A advogada Tainah Picanço vivia uma vida normal, trabalhava na empresa da família e até tinha vontade de conhecer melhor a fotografia, mas nunca pensou no possível hobby como uma profissão. Ao descobrir que estava com leucemia, em dezembro de 2011, a jovem de apenas 28 anos teve que parar tudo para se submeter ao doloroso tratamento.

Após seis meses de quimioterapia internada no hospital, ela ainda devia permanecer em casa por mais dois anos e meio, por recomendação médica. “Com um ano de tratamento eu comecei a ficar entediada”. Muito nova e muito ativa, Tainah seguiu o conselho de um amigo para fazer cursos que sempre teve vontade, mas nunca tinha tempo. “Eu fiz uma lista, quis fazer curso de yoga, culinária e fotografia”.

Em um momento difícil, Tainah Picanço transformou a fotografia em profissão FOTO: ARQUIVO PESSOAL

Ela fez o primeiro curso no começo de 2013, de fotografia para iniciantes.
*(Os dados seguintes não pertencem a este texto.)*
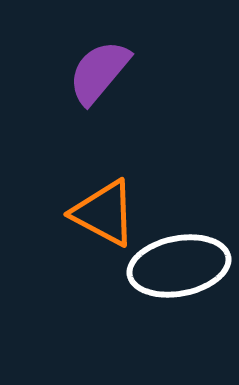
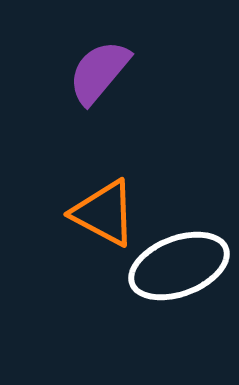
white ellipse: rotated 10 degrees counterclockwise
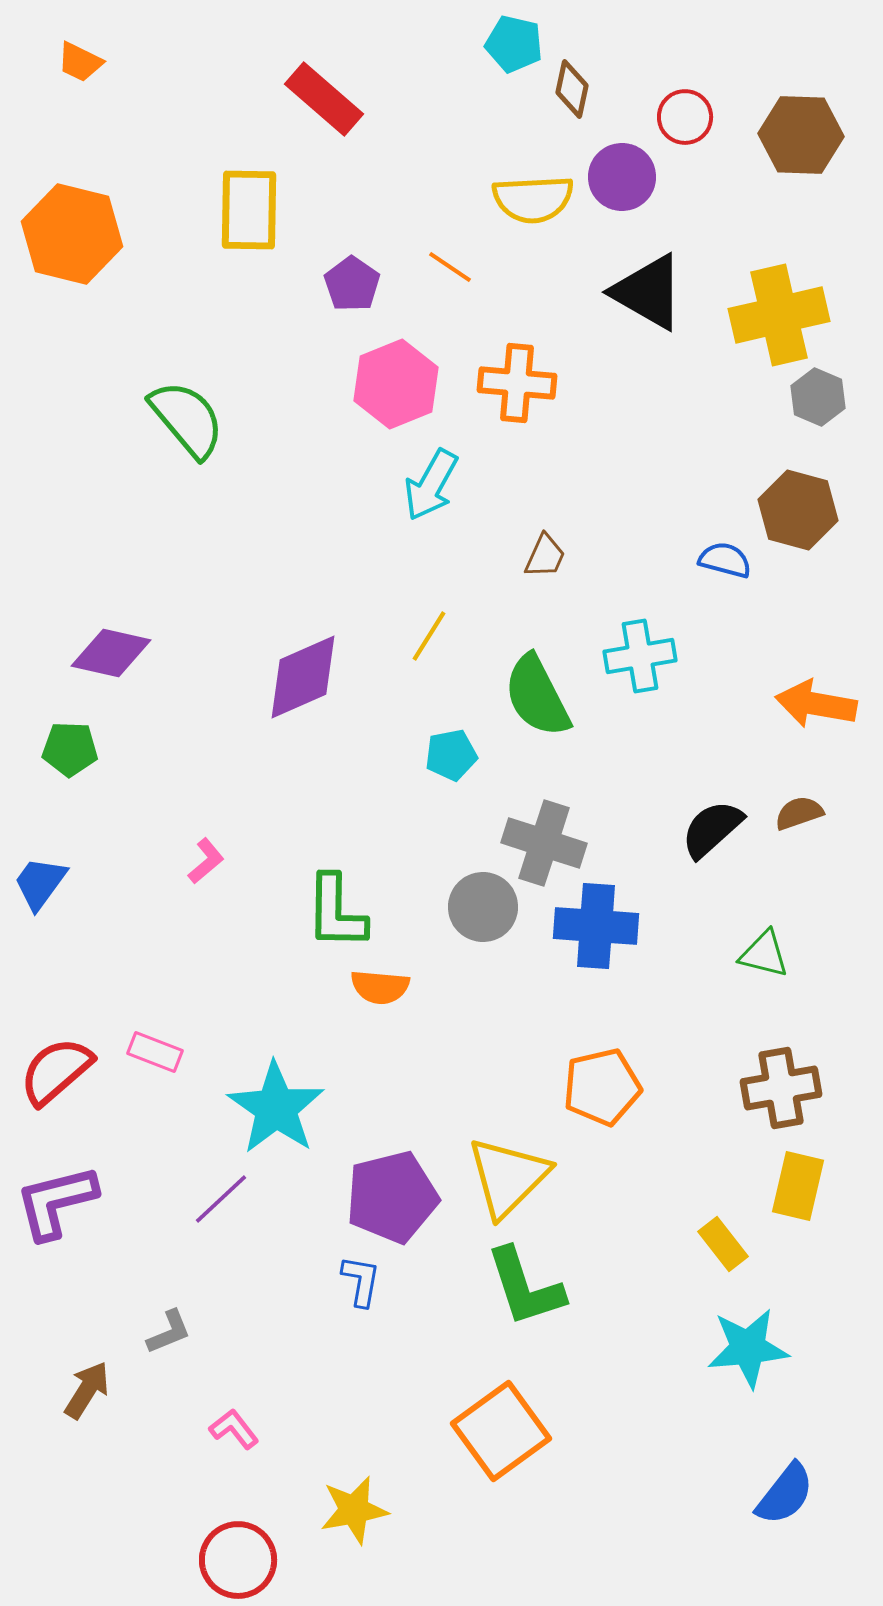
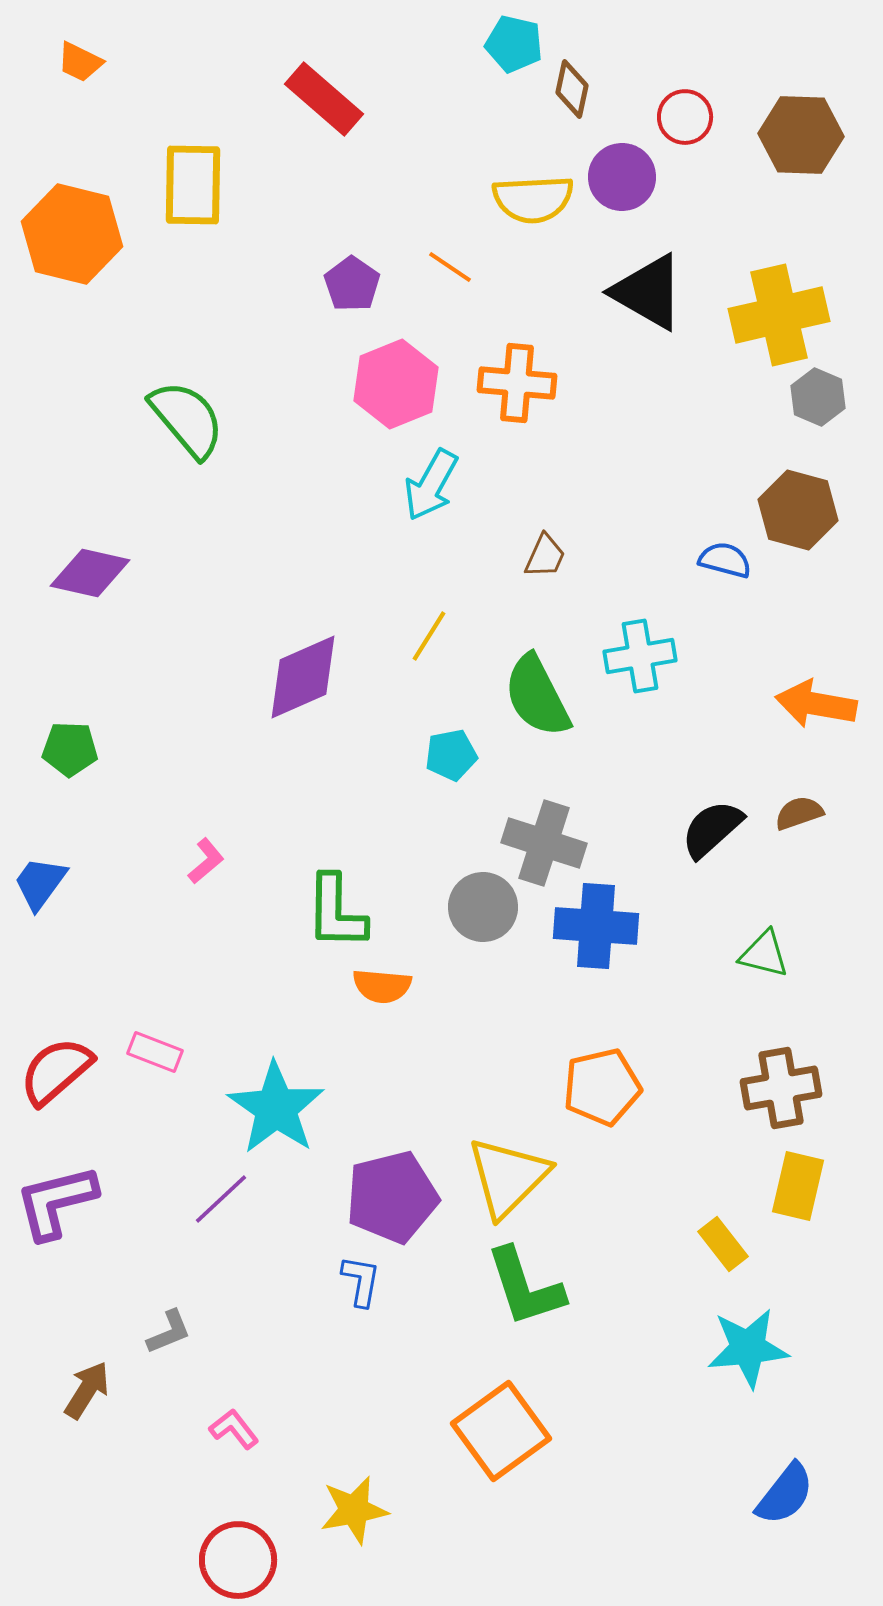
yellow rectangle at (249, 210): moved 56 px left, 25 px up
purple diamond at (111, 653): moved 21 px left, 80 px up
orange semicircle at (380, 987): moved 2 px right, 1 px up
O interesse se multiplicou quando foi incentivada por vários colegas depois do trabalho de conclusão de curso. “Muita gente veio falar comigo achando que eu devia investir e em 2013 mesmo eu já comecei a trabalhar com fotografia”.

Tainah lembra que, apesar de ser um mercado muito difícil, não teve muita dificuldade e, depois de um tempo, chamou uma colega para dividir o trabalho. “Hoje eu tenho duas empresas que trabalham com áreas diferentes, uma de fotografia de família, que sou eu e a Luciana Lemos, minha sócia, e o projeto de mulheres mais de 30, que é com ensaio feminino”.

"Um dia eu fotografei uma menina muito bonita, alto astral e comecei a perceber que existe uma diferença na mulher depois dos 30 anos"
Tainah Picanço, fotógrafa

A ideia de criar um projeto para fotografar mulheres teve seus primórdios também em 2013, quando Tainah fotografou uma grande amiga que estava fazendo 30 anos. “A gente foi fazer um ensaio porque ela estava se sentindo plena e maravilhosa e o resultado ficou muito legal, realmente nos marcou”.

“Um dia eu fotografei uma menina muito bonita, alto astral e comecei a perceber que existe uma diferença na mulher depois dos 30 anos”. Ela pondera que a sociedade é muito cruel com a "mulher de 30", porque existe uma cobrança de que depois dessa idade a mulher precisa estar com a vida toda organizada, bem-sucedida, casada e com filhos.

“Eu tive um baque muito grande com 28 anos, de repente estava reconstruindo tudo do zero. Terminei relacionamento, estava numa profissão nova, a minha vida desmoronou 100% e eu tive que recomeçar com 29 anos”. A cobrança durante a reconstrução foi muito importante para Tainah. “Nunca na minha vida escolheria passar pelo que passei, mas, se eu tivesse que passar por tudo isso para chegar onde eu estou hoje, eu passaria. Se o meu presente foi construído por um passado difícil, isso é um detalhe, mas eu estou muito feliz e muito realizada”.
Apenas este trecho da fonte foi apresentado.